De Ratisbone, le 31 Ianvier 1683.
La Commission Impériale qui estoit chargée de communiquer la conclusion des Estats de l’Empire au
Comte de Crécy
Plénipotentiaire de France, a trouvé de grandes difficultez à l’exécuter. L’Evesque d’Eichstet Chef de la Commission, n’ayant pas le pouvoir nécessaire,
voulut faire porter cette déclaration au
Plénipotentiaire de France
par le second Commissaire. Mais il s’excusa sur ce qu’il n’avoit pas encore rendu visite à ce
Ministre
, et sur les difficultez touchant le lieu et les circonstances de l’entrevûë. Ainsi ils firent porter la déclaration par le Maréchal de la Cour de l’Evesque d’Eichstet, qui témoigna de la part de ce Prince, comme Chef de la Commission Impériale à la Diéte, que les Estats estoient disposez à traiter icy, avec luy : et que les négociations se fissent par écrit. Le
Comte de Crécy
témoigna que cette déclaration ne regardant que les questions préliminaires, sans contenir aucune offre touchant les propositions du
Roy Tres-Chrétien
, il ne paroissoit pas nécessaire de luy en donner avis par vn Courier expres, d’autant plus que le terme prescript par
Sa Majesté
expireroit dans dix jours. Il témoigna aussi, qu’il avoit attendu que la déclaration luy eût esté portée par vn des Commissaires Impériaux, selon qu’il avoit esté résolu dans le Collége Electoral et dans le Collége des Princes.
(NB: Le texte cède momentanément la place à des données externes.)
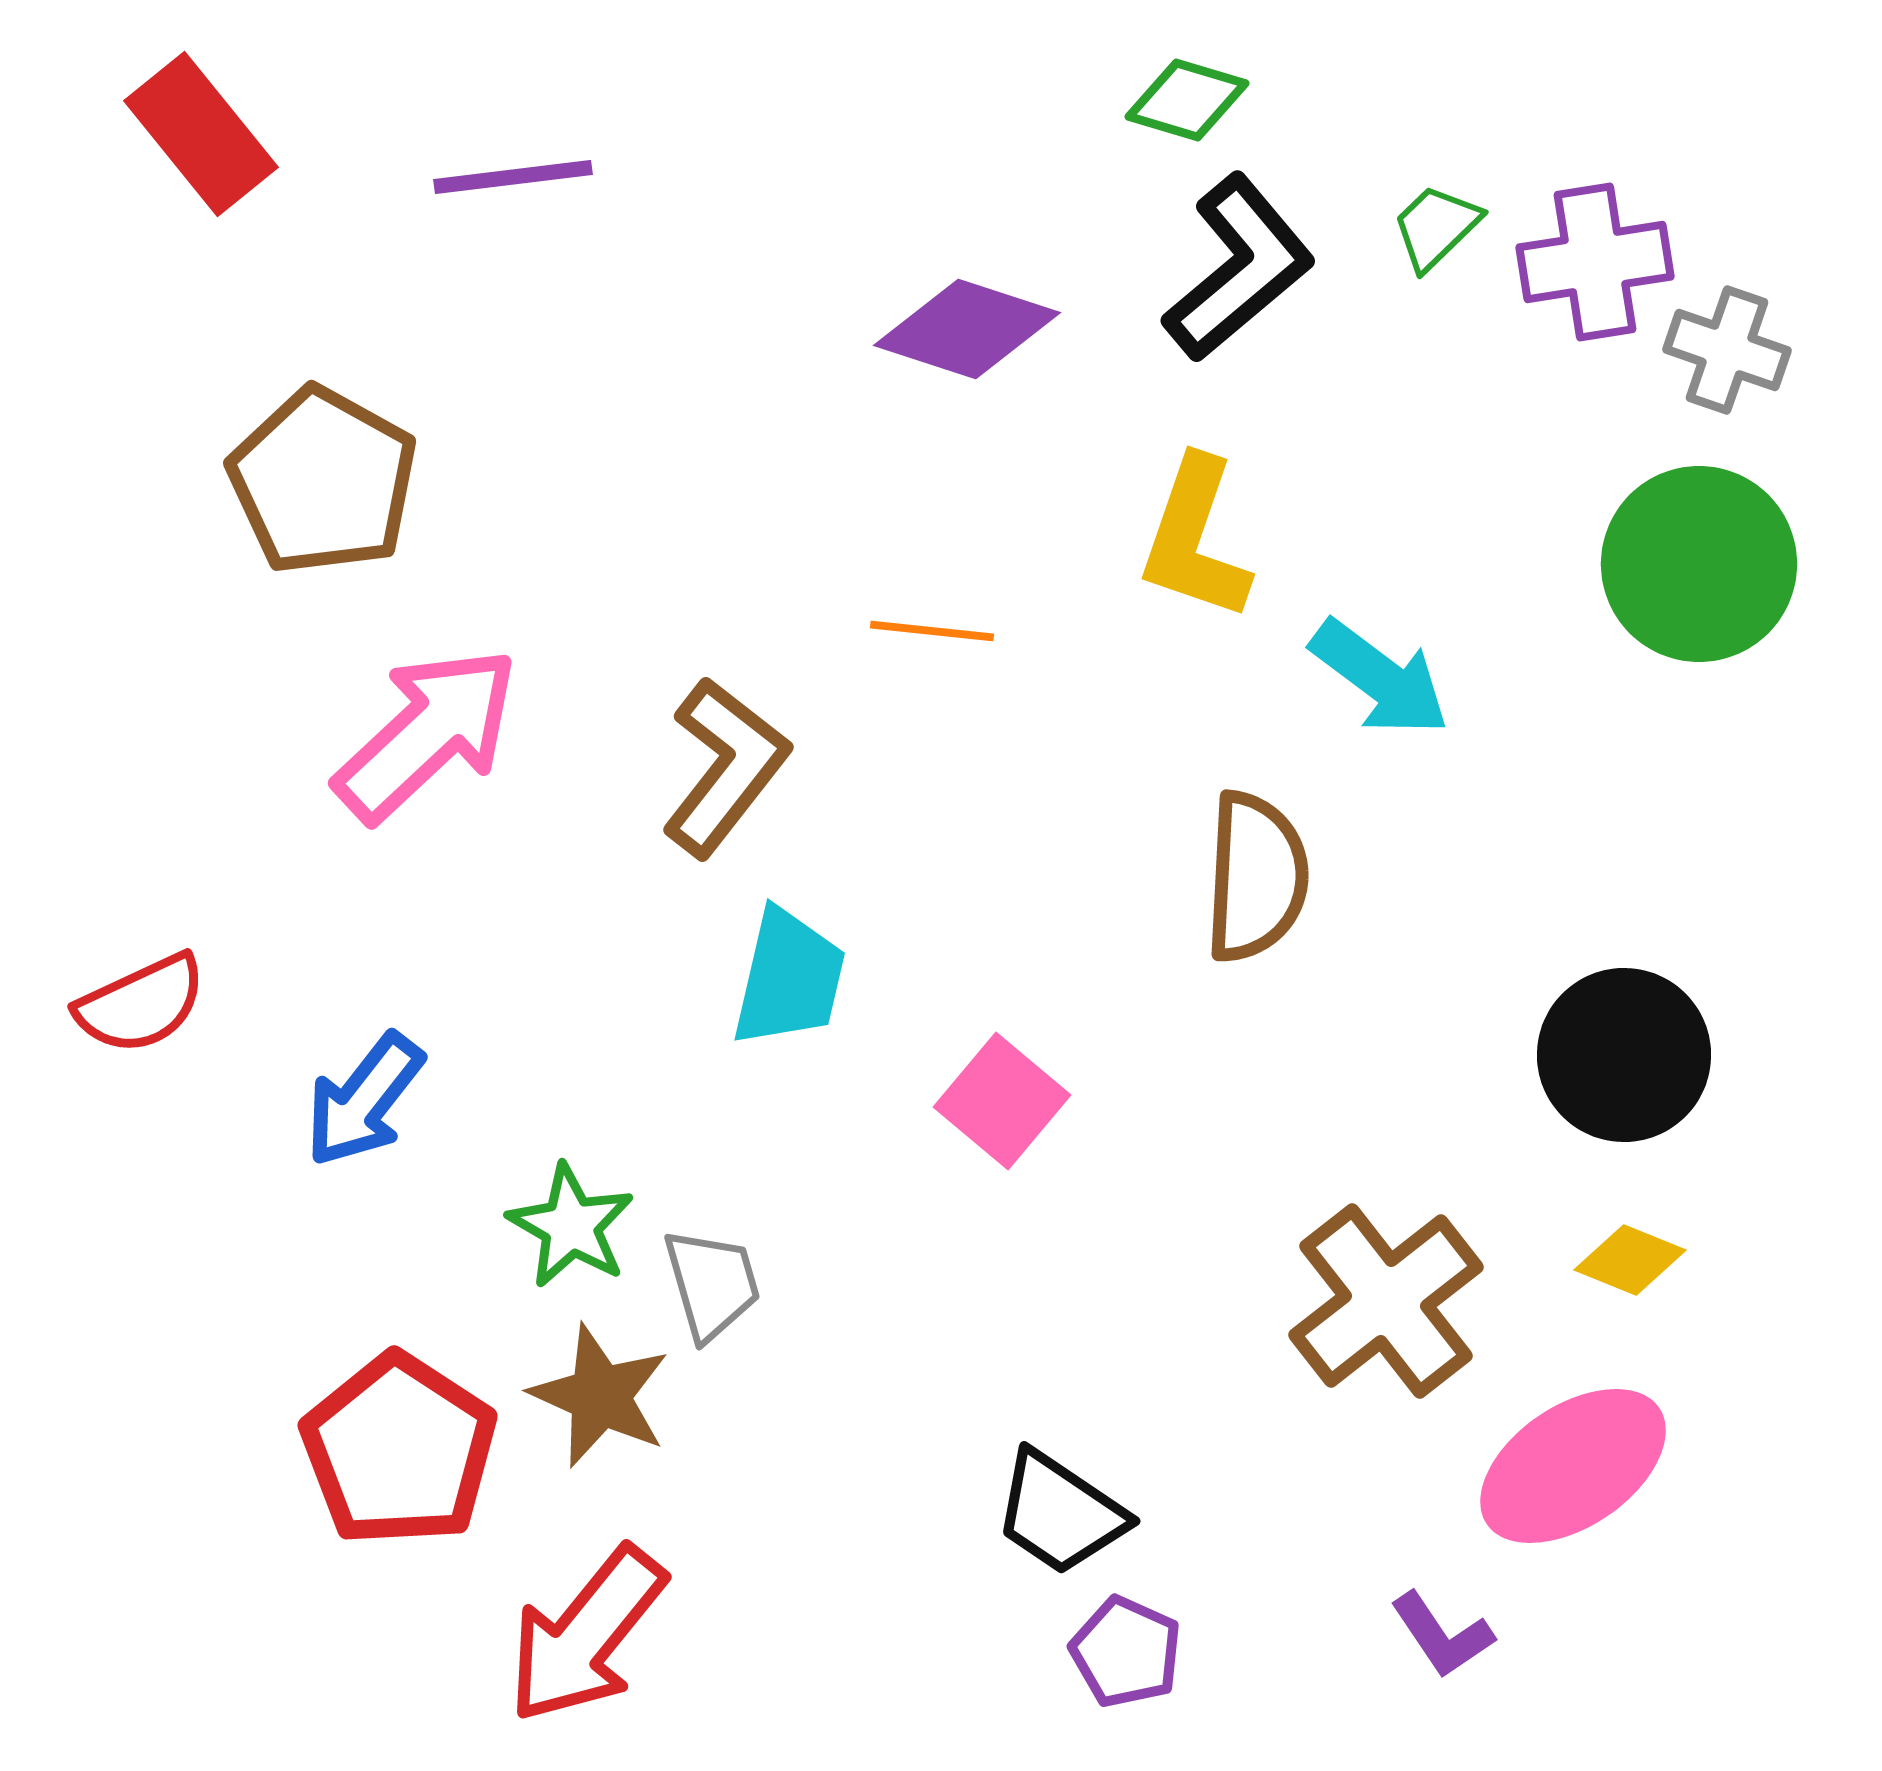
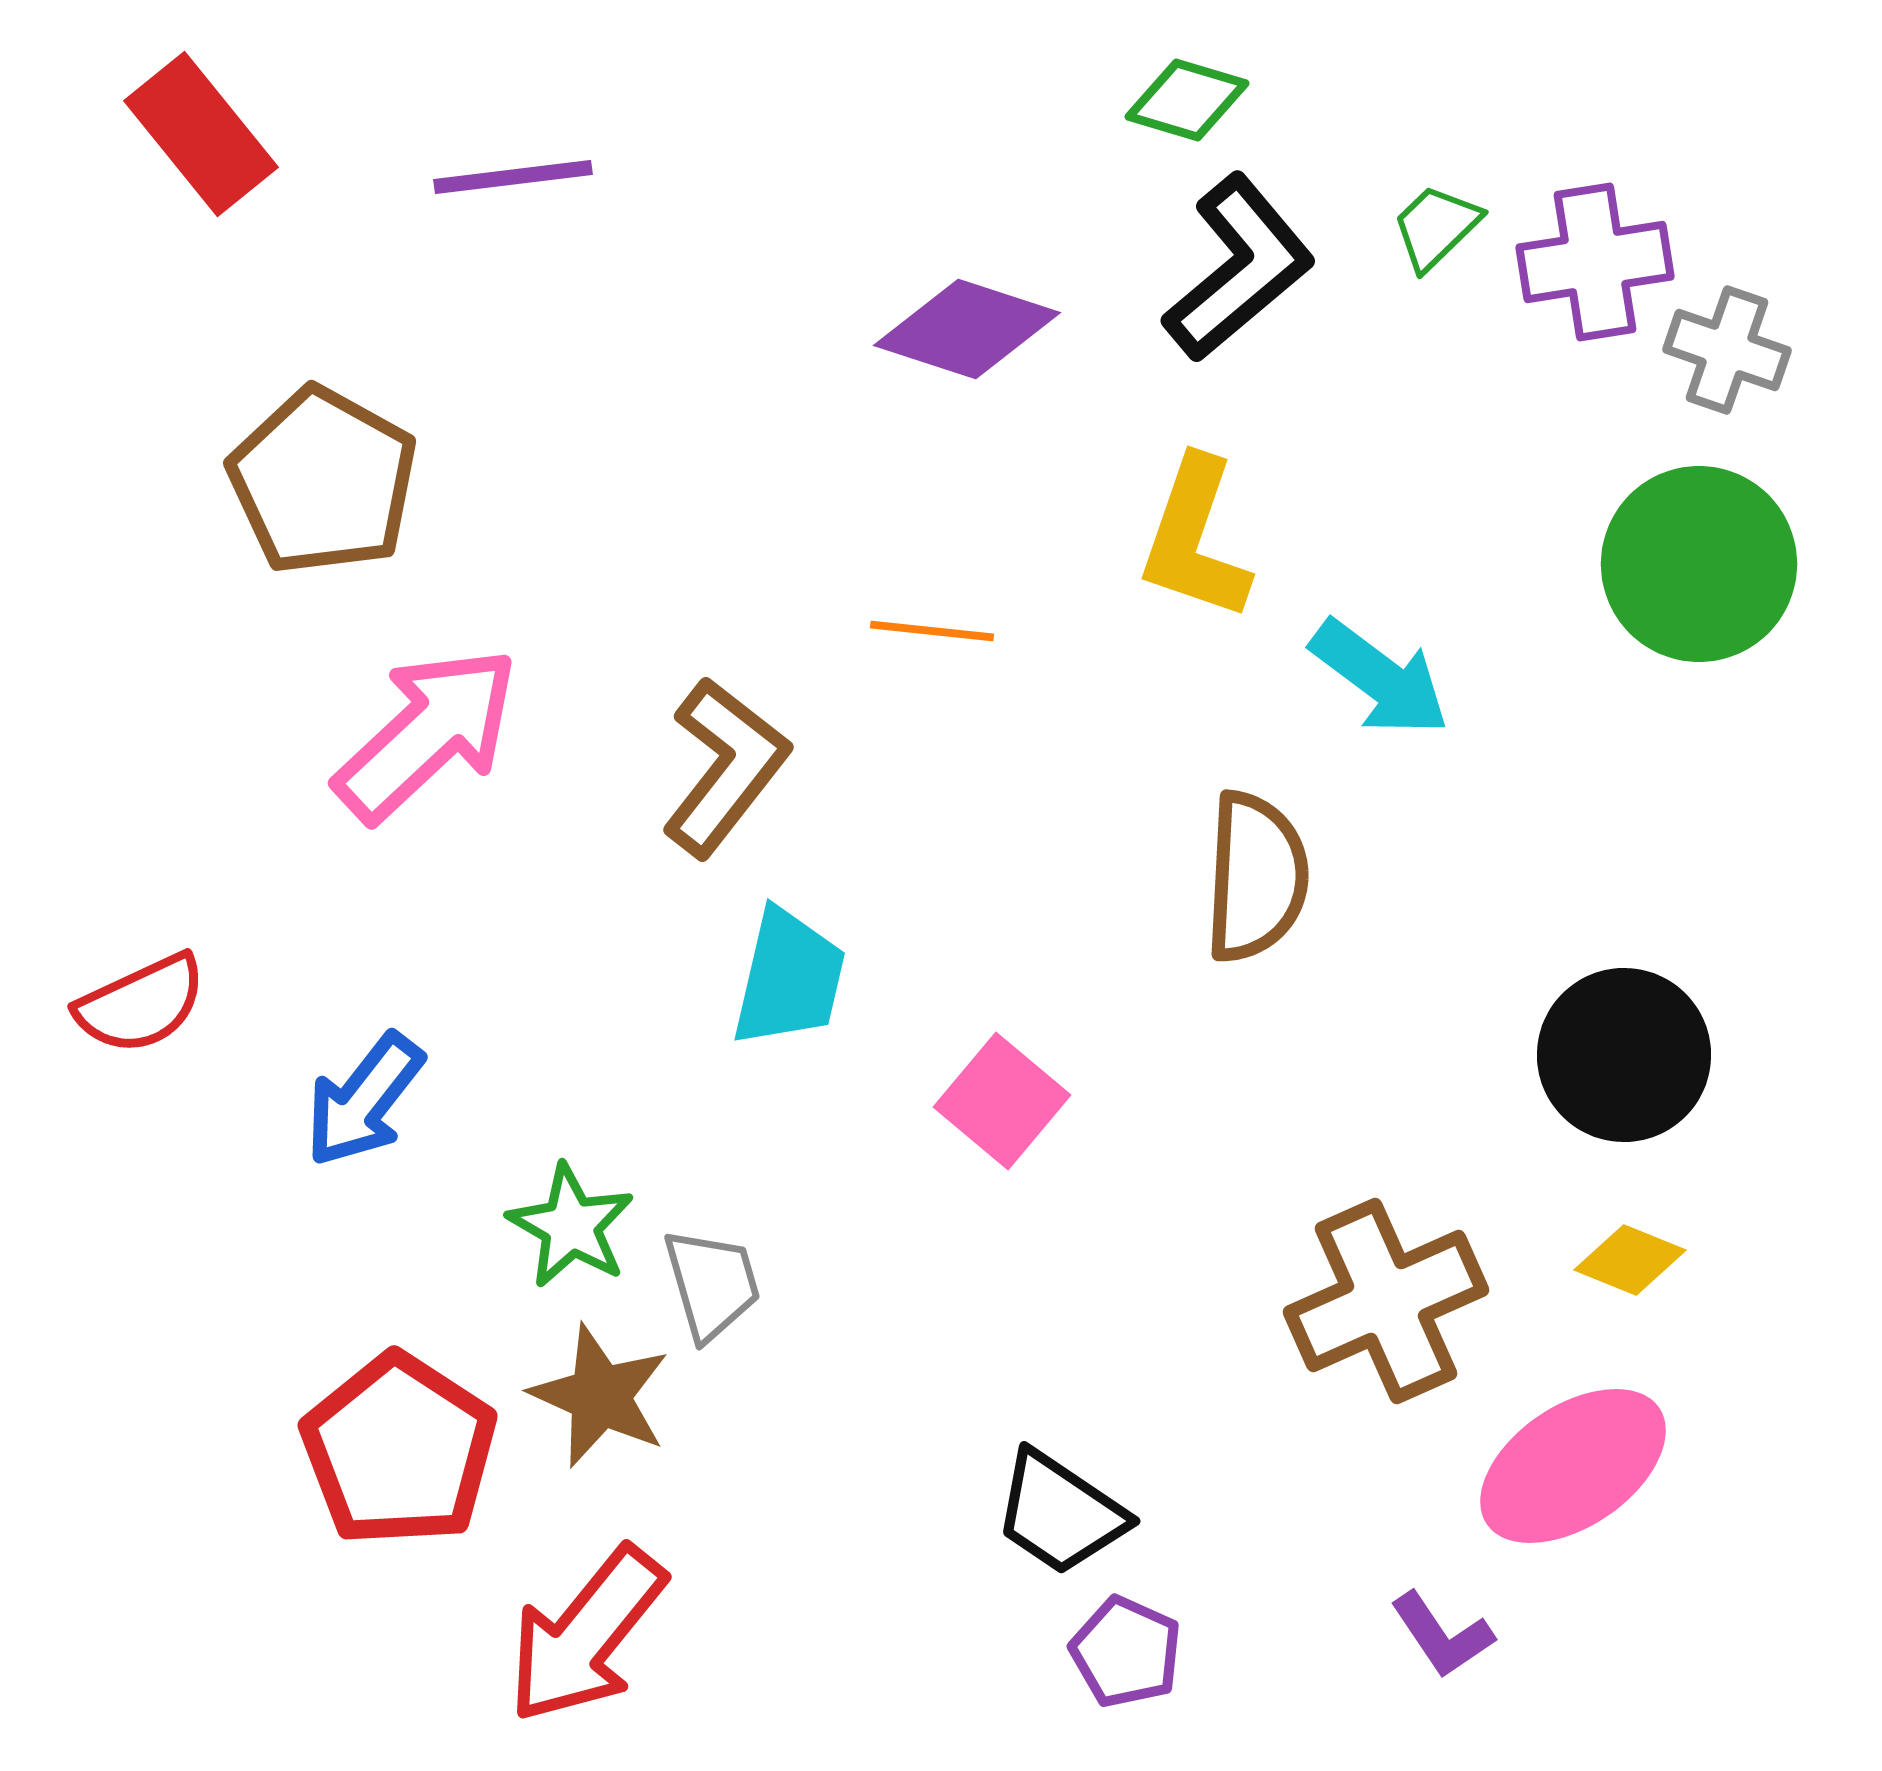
brown cross: rotated 14 degrees clockwise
Cette réponse du
Comte de Crécy
a esté mise en délibération dans les trois Colléges, avec le décret de la Commission Impériale du 15 de ce mois. Ce décret porte, que si les Estats de l’Empire, ainsi qu’ils avoient conclu par leur dernier résultat, jugeoient à propos d’entrer en négociation avec le
Plénipotentiaire de France
, l’
Empereur
consentoit que cette négociation fût continüée selon la forme ordinaire. Ainsi les Colléges ont esté d’avis que puisque le
Comte de Crécy
n’avoit pas esté satisfait de ce que la
déclaration de la résolution de la Diéte luy avoit esté faite par vn particulier sans caractére
, le second Commissaire luy feroit vne nouvelle déclaration de ce mesme résultat des délibérations de l’Empire : et luy témoignenoit le désir qu’ils avoient d’entrer au plûtost en négociation, et de prévenir les fâcheuses suites que pourroit avoir le retardement d’un ouvrage si nécessaire pour la seureté de l’Empire, et pour le repos de toute la Chrestienté. Il fut aussi résolu que si les Commissaires de l’
Empereur
persistoient à refuser de faire cette déclaration au Comtede
Crécy
, elle seroit faite au nom de l’Empire par le Ministre de Mayence. Cette résolution détermina la Commission Impériale à faire la déclaration. Le second Commissaire en fut chargé : et il se rendit le 23, au logis du
Comte de Crécy
. Il luy dit selon le mémoire qui avoit esté dressé par la Diéte, que l’Empereur, les Electeurs, les Princes et les Estats de l’Empire estans convenus de continüer ici les négociations de la paix et qu’elles se fassent par écrit, ils avoient jugé à propos de le luy faire sçavoir et de le prier en mesme temps, d’en donner part au
Roy Tres Chrestien
son Maistre, et de tâcher d’obtenir de
Sa Majesté
vn pouvoir suffisant pour le temps nécessaire à cette négociation : et qu’ils l’asseuroient en mesme temps, que cette négociation seroit au plustost commencée. Depuis cette déclaration, les Colléges ont délibéré sur deux points principaux. Le premier, si on continüeroit la Rélation et Corrélation des conclusions publiées le 12 de Décembre, ou si l’on commenceroit à traiter avec le
Plénipotentiaire de France
, en reprenant la suite de la négociation commencée à Francfort en l’estat où elle estoit au départ des Ambassadeurs de France. Le Collége Electoral a suivi le premier avis : et le Collége des Princes excité par les Ministres d’Austriche, a suivi le second. Cette diversité d’avis n’ayant pû jusqu’à présent estre terminée, le Collége Electoral, apres avoir considéré que le terme fixé par le
Roy Tres-Chrestien
, estoit prest d’expirer, a voulu donner vn témoignage public qu’il persistoit dans sa conclusion du 12 Décembre, qui est de conclure la Paix suivant les conditions proposées par
Sa Majesté Tres Chrestienne
. C’est pourquoy il l’a fait déclarer au
Comte de Crécy
par le Directoire de Mayence : qui a mis en mesme temps, entre les mains de ce Ministre vne copie authentique de cette mesme conclusion.